======== Excerpted records

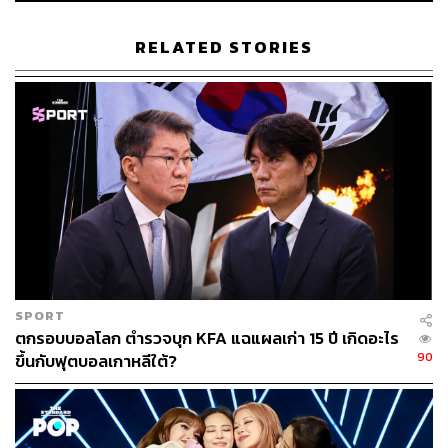
RELATED STORIES
SPORT
ตกรอบบอลโลก ตำรวจบุก KFA แฉแผลเก่า 15 ปี เกิดอะไร
90
ขึ้นกับฟุตบอลเกาหลีใต้?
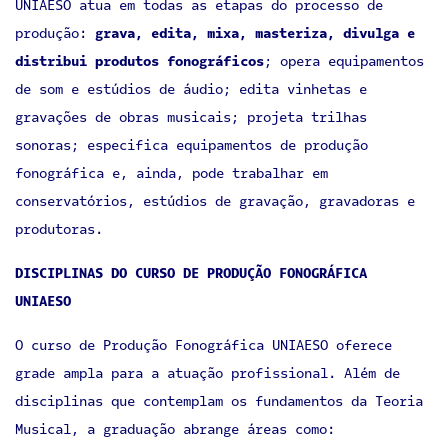
UNIAESO atua em todas as etapas do processo de
produção:
grava, edita, mixa, masteriza, divulga e
distribui produtos fonográficos
; opera equipamentos
de som e estúdios de áudio; edita vinhetas e
gravações de obras musicais; projeta trilhas
sonoras; especifica equipamentos de produção
fonográfica e, ainda, pode trabalhar em
conservatórios, estúdios de gravação, gravadoras e
produtoras.
DISCIPLINAS DO CURSO DE PRODUÇÃO FONOGRÁFICA
UNIAESO
O curso de Produção Fonográfica UNIAESO oferece
grade ampla para a atuação profissional. Além de
disciplinas que contemplam os fundamentos da Teoria
Musical, a graduação abrange áreas como:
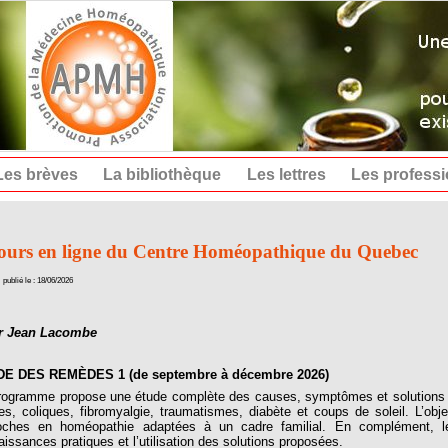
Les brèves
La bibliothèque
Les lettres
Les profess
ours en ligne du Centre Homéopathique du Quebec
publié le : 18/06/2026
r Jean Lacombe
E DES REMÈDES 1 (de septembre à décembre 2026)
ogramme propose une étude complète des causes, symptômes et solutions liés 
es, coliques, fibromyalgie, traumatismes, diabète et coups de soleil. L’obj
oches en homéopathie adaptées à un cadre familial. En complément, le 
issances pratiques et l’utilisation des solutions proposées.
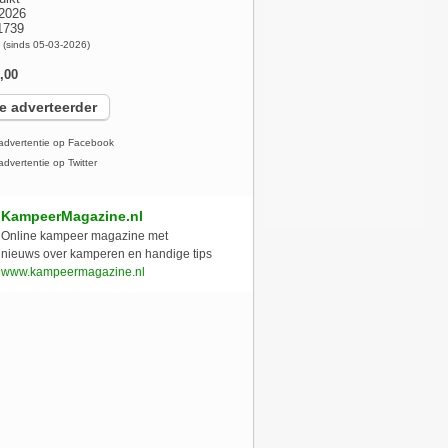
2026
1739
x
(sinds 05-03-2026)
,00
e adverteerder
advertentie op Facebook
dvertentie op Twitter
KampeerMagazine.nl
Online kampeer magazine met
nieuws over kamperen en handige tips
www.kampeermagazine.nl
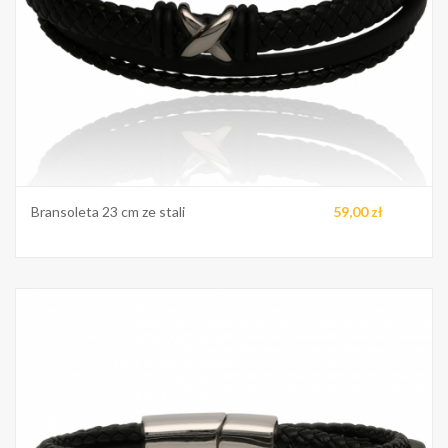
Bransoleta 23 cm ze stali
59,00 zł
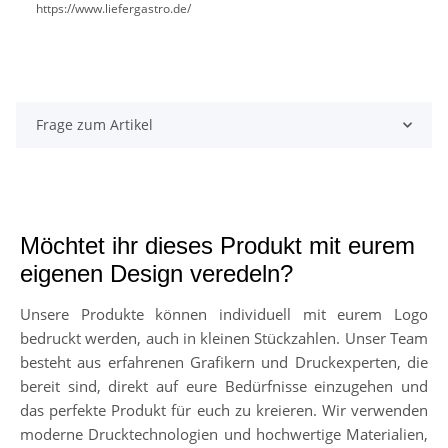
https://www.liefergastro.de/
Frage zum Artikel
Möchtet ihr dieses Produkt mit eurem
eigenen Design veredeln?
Unsere Produkte können individuell mit eurem Logo
bedruckt werden, auch in kleinen Stückzahlen. Unser Team
besteht aus erfahrenen Grafikern und Druckexperten, die
bereit sind, direkt auf eure Bedürfnisse einzugehen und
das perfekte Produkt für euch zu kreieren. Wir verwenden
moderne Drucktechnologien und hochwertige Materialien,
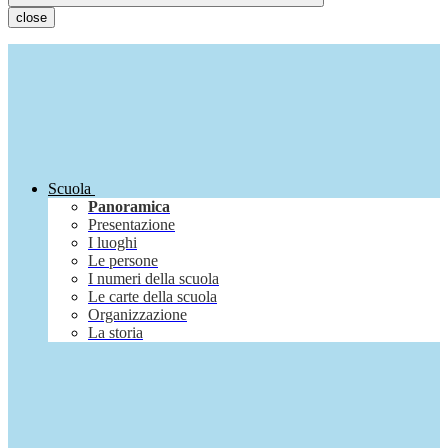
close
Scuola
Panoramica
Presentazione
I luoghi
Le persone
I numeri della scuola
Le carte della scuola
Organizzazione
La storia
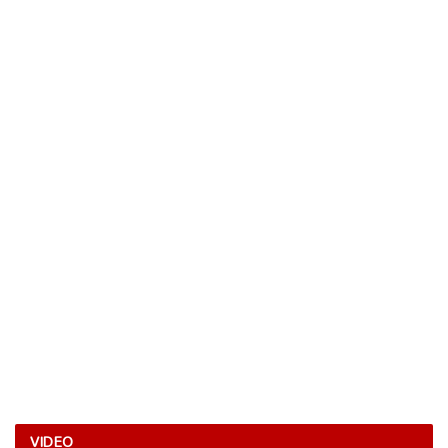
VIDEO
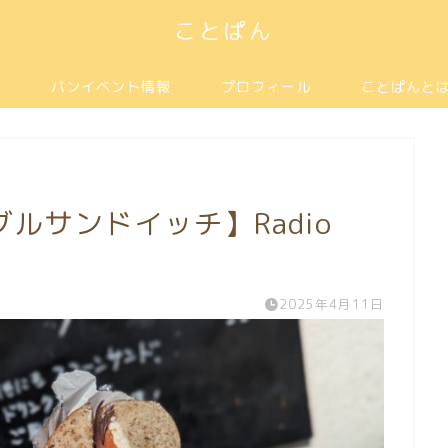
ことぱん
パンイベント情報
プロフィール
ことぱんと
ルサンドイッチ】Radio
2025年4月11日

================

Assigned task: All lines above between the line that contains "es, coliques, fibromyalgie, traumatismes, diabète" and the last line of the entries, both included, must be transcribed exactly. No pictures are to appear.

Written response:
es, coliques, fibromyalgie, traumatismes, diabète et coups de soleil. L’obj
oches en homéopathie adaptées à un cadre familial. En complément, le 
issances pratiques et l’utilisation des solutions proposées.
2026
1739
x
(sinds 05-03-2026)
,00
e adverteerder
advertentie op Facebook
dvertentie op Twitter
KampeerMagazine.nl
Online kampeer magazine met
nieuws over kamperen en handige tips
www.kampeermagazine.nl
Bransoleta 23 cm ze stali
59,00 zł
https://www.liefergastro.de/
Frage zum Artikel
Möchtet ihr dieses Produkt mit eurem
eigenen Design veredeln?
Unsere Produkte können individuell mit eurem Logo
bedruckt werden, auch in kleinen Stückzahlen. Unser Team
besteht aus erfahrenen Grafikern und Druckexperten, die
bereit sind, direkt auf eure Bedürfnisse einzugehen und
das perfekte Produkt für euch zu kreieren. Wir verwenden
moderne Drucktechnologien und hochwertige Materialien,
close
Scuola
Panoramica
Presentazione
I luoghi
Le persone
I numeri della scuola
Le carte della scuola
Organizzazione
La storia
VIDEO
ことぱん
パンイベント情報
プロフィール
ことぱんと
ルサンドイッチ】Radio
2025年4月11日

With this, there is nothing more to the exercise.